* _TASK ITEM_: Take the data that sits below and write it out again exactly.

* * * * * * *

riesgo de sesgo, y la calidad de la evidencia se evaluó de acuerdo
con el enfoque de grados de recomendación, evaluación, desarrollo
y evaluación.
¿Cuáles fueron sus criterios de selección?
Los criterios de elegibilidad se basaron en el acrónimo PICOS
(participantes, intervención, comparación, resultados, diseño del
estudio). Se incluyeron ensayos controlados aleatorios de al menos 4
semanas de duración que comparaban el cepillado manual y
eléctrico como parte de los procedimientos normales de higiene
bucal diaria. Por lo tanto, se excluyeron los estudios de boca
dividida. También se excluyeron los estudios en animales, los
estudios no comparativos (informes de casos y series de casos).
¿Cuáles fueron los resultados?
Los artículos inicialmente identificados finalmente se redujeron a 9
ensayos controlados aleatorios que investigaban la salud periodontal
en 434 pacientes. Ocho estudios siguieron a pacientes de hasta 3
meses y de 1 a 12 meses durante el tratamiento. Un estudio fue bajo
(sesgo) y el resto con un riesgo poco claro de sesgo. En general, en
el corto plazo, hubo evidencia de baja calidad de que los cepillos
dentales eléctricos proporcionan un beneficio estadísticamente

* * * * * * *

* _PROBLEM SOLUTION_:
riesgo de sesgo, y la calidad de la evidencia se evaluó de acuerdo
con el enfoque de grados de recomendación, evaluación, desarrollo
y evaluación.
¿Cuáles fueron sus criterios de selección?
Los criterios de elegibilidad se basaron en el acrónimo PICOS
(participantes, intervención, comparación, resultados, diseño del
estudio). Se incluyeron ensayos controlados aleatorios de al menos 4
semanas de duración que comparaban el cepillado manual y
eléctrico como parte de los procedimientos normales de higiene
bucal diaria. Por lo tanto, se excluyeron los estudios de boca
dividida. También se excluyeron los estudios en animales, los
estudios no comparativos (informes de casos y series de casos).
¿Cuáles fueron los resultados?
Los artículos inicialmente identificados finalmente se redujeron a 9
ensayos controlados aleatorios que investigaban la salud periodontal
en 434 pacientes. Ocho estudios siguieron a pacientes de hasta 3
meses y de 1 a 12 meses durante el tratamiento. Un estudio fue bajo
(sesgo) y el resto con un riesgo poco claro de sesgo. En general, en
el corto plazo, hubo evidencia de baja calidad de que los cepillos
dentales eléctricos proporcionan un beneficio estadísticamente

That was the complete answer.